▶ **PROBLEM DESCRIPTION**: Retype, word for word, every line from the one holding "19 komentářů" through the one holding "113 komentářů" in the entries below, both included, and only those lines.

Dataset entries
┄┄┄┄┄┄┄┄┄┄┄┄┄┄┄┄┄┄┄┄

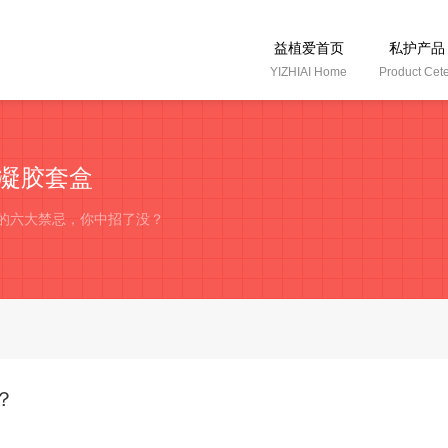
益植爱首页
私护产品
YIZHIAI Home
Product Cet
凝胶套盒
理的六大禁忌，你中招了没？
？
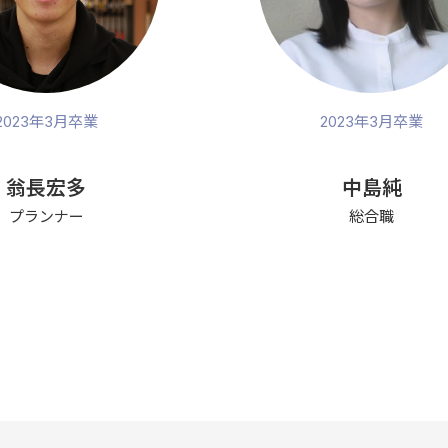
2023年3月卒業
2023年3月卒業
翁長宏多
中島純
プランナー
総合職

┄┄┄┄┄┄┄┄┄┄┄┄┄┄┄┄┄┄┄┄

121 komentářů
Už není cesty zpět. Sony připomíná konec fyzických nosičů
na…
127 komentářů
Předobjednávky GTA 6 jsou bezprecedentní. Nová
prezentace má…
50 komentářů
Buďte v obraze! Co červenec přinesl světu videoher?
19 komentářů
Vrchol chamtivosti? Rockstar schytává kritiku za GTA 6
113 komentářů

┄┄┄┄┄┄┄┄┄┄┄┄┄┄┄┄┄┄┄┄

▶ **OUTPUT FOR THIS TASK**:
19 komentářů
Vrchol chamtivosti? Rockstar schytává kritiku za GTA 6
113 komentářů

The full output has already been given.